• _ASSIGNMENT_
All records below are to be repeated exactly, with the pictures left out.

• _SUPPLIED ENTRIES_
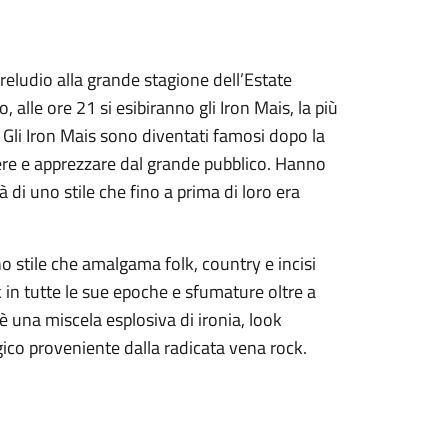
eludio alla grande stagione dell’Estate
, alle ore 21 si esibiranno gli Iron Mais, la più
li Iron Mais sono diventati famosi dopo la
cere e apprezzare dal grande pubblico. Hanno
 di uno stile che fino a prima di loro era
uno stile che amalgama folk, country e incisi
k in tutte le sue epoche e sfumature oltre a
w è una miscela esplosiva di ironia, look
gico proveniente dalla radicata vena rock.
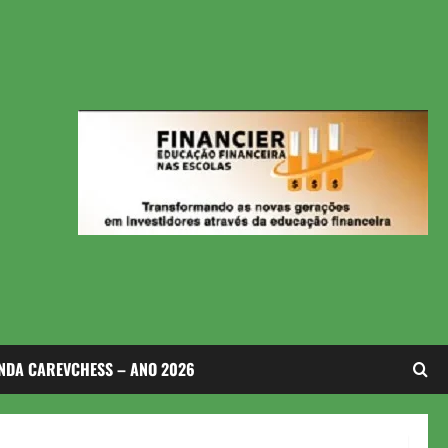
NDA CAREVCHESS – ANO 2026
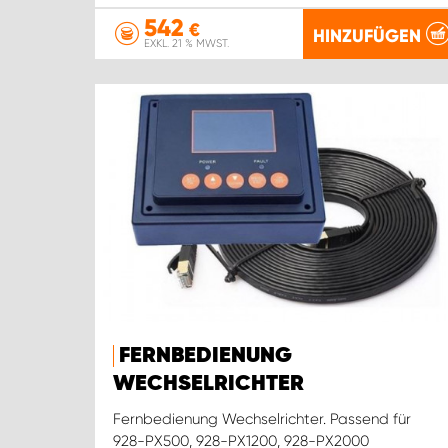
542
€
HINZUFÜGEN
EXKL. 21 % MWST.
FERNBEDIENUNG
WECHSELRICHTER
Fernbedienung Wechselrichter. Passend für
928-PX500, 928-PX1200, 928-PX2000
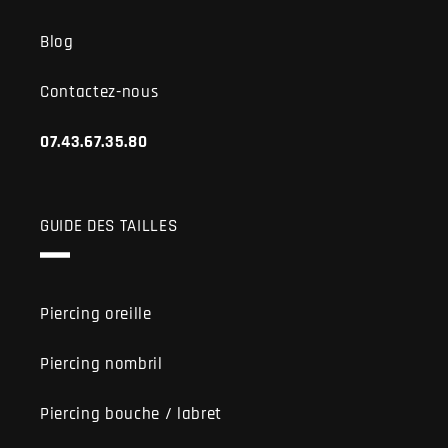
Blog
Contactez-nous
07.43.67.35.80
GUIDE DES TAILLES
Piercing oreille
Piercing nombril
Piercing bouche / labret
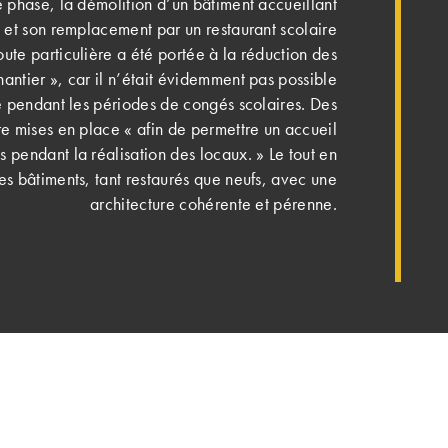
e phase, la démolition d’un bâtiment accueillant
 et son remplacement par un restaurant scolaire
oute particulière a été portée à la réduction des
antier », car il n’était évidemment pas possible
e pendant les périodes de congés scolaires. Des
tre mises en place « afin de permettre un accueil
es pendant la réalisation des locaux. » Le tout en
 les bâtiments, tant restaurés que neufs, avec une
architecture cohérente et pérenne.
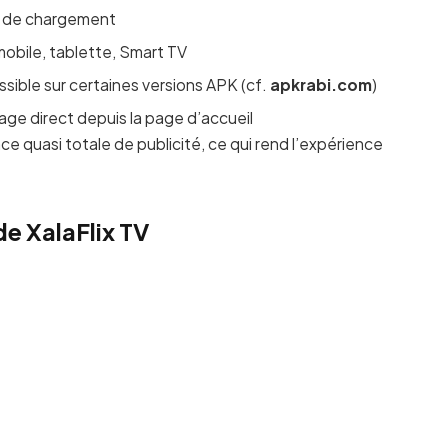
 de chargement
mobile, tablette, Smart TV
sible sur certaines versions APK (cf.
apkrabi.com
)
nage direct depuis la page d’accueil
nce quasi totale de publicité, ce qui rend l’expérience
de XalaFlix TV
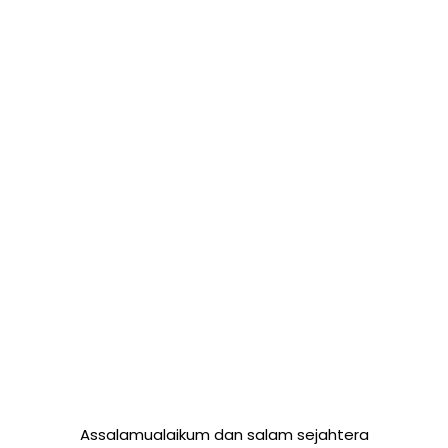
Assalamualaikum dan salam sejahtera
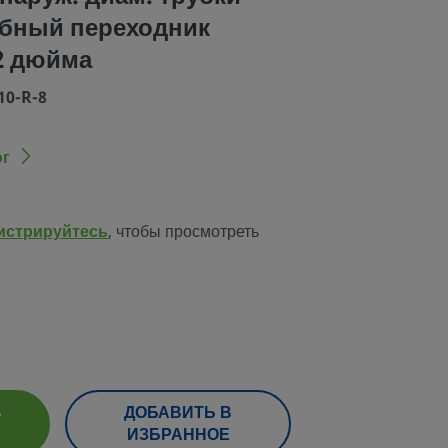
убный переходник
2 дюйма
10-R-8
ог
истрируйтесь
, чтобы просмотреть
В
ДОБАВИТЬ В
ИЗБРАННОЕ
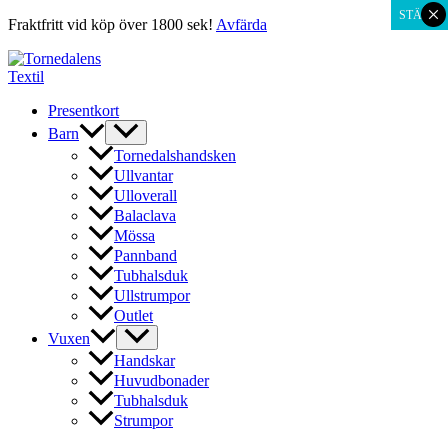
×
STÄNG
Fraktfritt vid köp över 1800 sek!
Avfärda
Hoppa
till
innehåll
Presentkort
Barn
Tornedalshandsken
Ullvantar
Ulloverall
Balaclava
Mössa
Pannband
Tubhalsduk
Ullstrumpor
Outlet
Vuxen
Handskar
Huvudbonader
Tubhalsduk
Strumpor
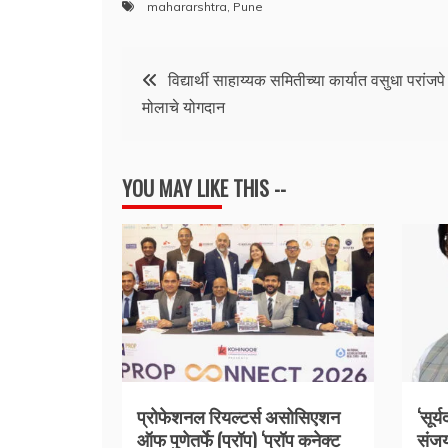
mahararshtra
,
Pune
Post
विद्यार्थी साहाय्यक समितीच्या कार्यात वसुधा परांजपे 
मोलाचे योगदान
navigation
YOU MAY LIKE THIS --
प्रोफेशनल रियल्टर्स असोसिएशन
‘सूर्
ऑफ पुणेतर्फे (प्रॉप) ‘प्रॉप कनेक्ट
संजय 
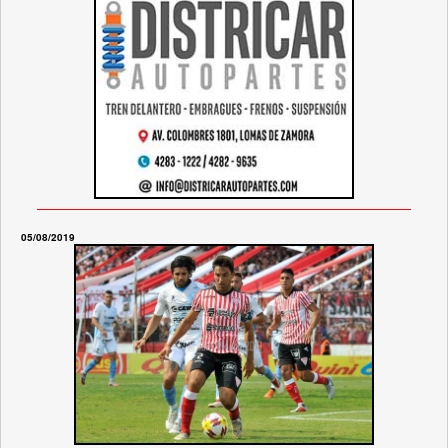
05/08/2019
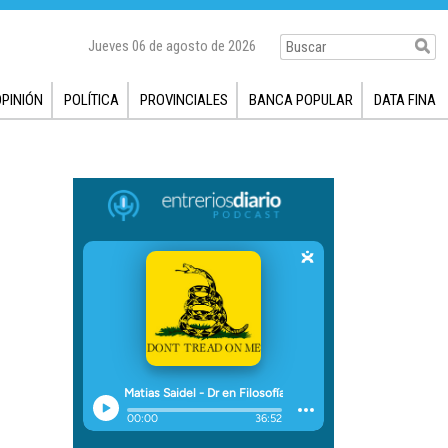
Jueves 06 de agosto de 2026
OPINIÓN
POLÍTICA
PROVINCIALES
BANCA POPULAR
DATA FINA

• _REPLY_
eludio alla grande stagione dell’Estate
, alle ore 21 si esibiranno gli Iron Mais, la più
li Iron Mais sono diventati famosi dopo la
cere e apprezzare dal grande pubblico. Hanno
 di uno stile che fino a prima di loro era
uno stile che amalgama folk, country e incisi
k in tutte le sue epoche e sfumature oltre a
w è una miscela esplosiva di ironia, look
gico proveniente dalla radicata vena rock.
NDA CAREVCHESS – ANO 2026
542
€
HINZUFÜGEN
EXKL. 21 % MWST.
FERNBEDIENUNG
WECHSELRICHTER
Fernbedienung Wechselrichter. Passend für
928-PX500, 928-PX1200, 928-PX2000
Blog
Contactez-nous
07.43.67.35.80
GUIDE DES TAILLES
Piercing oreille
Piercing nombril
Piercing bouche / labret
e phase, la démolition d’un bâtiment accueillant
 et son remplacement par un restaurant scolaire
oute particulière a été portée à la réduction des
antier », car il n’était évidemment pas possible
e pendant les périodes de congés scolaires. Des
tre mises en place « afin de permettre un accueil
es pendant la réalisation des locaux. » Le tout en
 les bâtiments, tant restaurés que neufs, avec une
architecture cohérente et pérenne.
 de chargement
mobile, tablette, Smart TV
sible sur certaines versions APK (cf.
apkrabi.com
)
nage direct depuis la page d’accueil
nce quasi totale de publicité, ce qui rend l’expérience
de XalaFlix TV
Assalamualaikum dan salam sejahtera
убный переходник
2 дюйма
10-R-8
ог
истрируйтесь
, чтобы просмотреть
В
ДОБАВИТЬ В
ИЗБРАННОЕ
×
STÄNG
Fraktfritt vid köp över 1800 sek!
Avfärda
Hoppa
till
innehåll
Presentkort
Barn
Tornedalshandsken
Ullvantar
Ulloverall
Balaclava
Mössa
Pannband
Tubhalsduk
Ullstrumpor
Outlet
Vuxen
Handskar
Huvudbonader
Tubhalsduk
Strumpor
mahararshtra
,
Pune
Post
विद्यार्थी साहाय्यक समितीच्या कार्यात वसुधा परांजपे 
मोलाचे योगदान
navigation
YOU MAY LIKE THIS --
प्रोफेशनल रियल्टर्स असोसिएशन
‘सूर्
ऑफ पुणेतर्फे (प्रॉप) ‘प्रॉप कनेक्ट
संजय 
05/08/2019
Jueves 06 de agosto de 2026
OPINIÓN
POLÍTICA
PROVINCIALES
BANCA POPULAR
DATA FINA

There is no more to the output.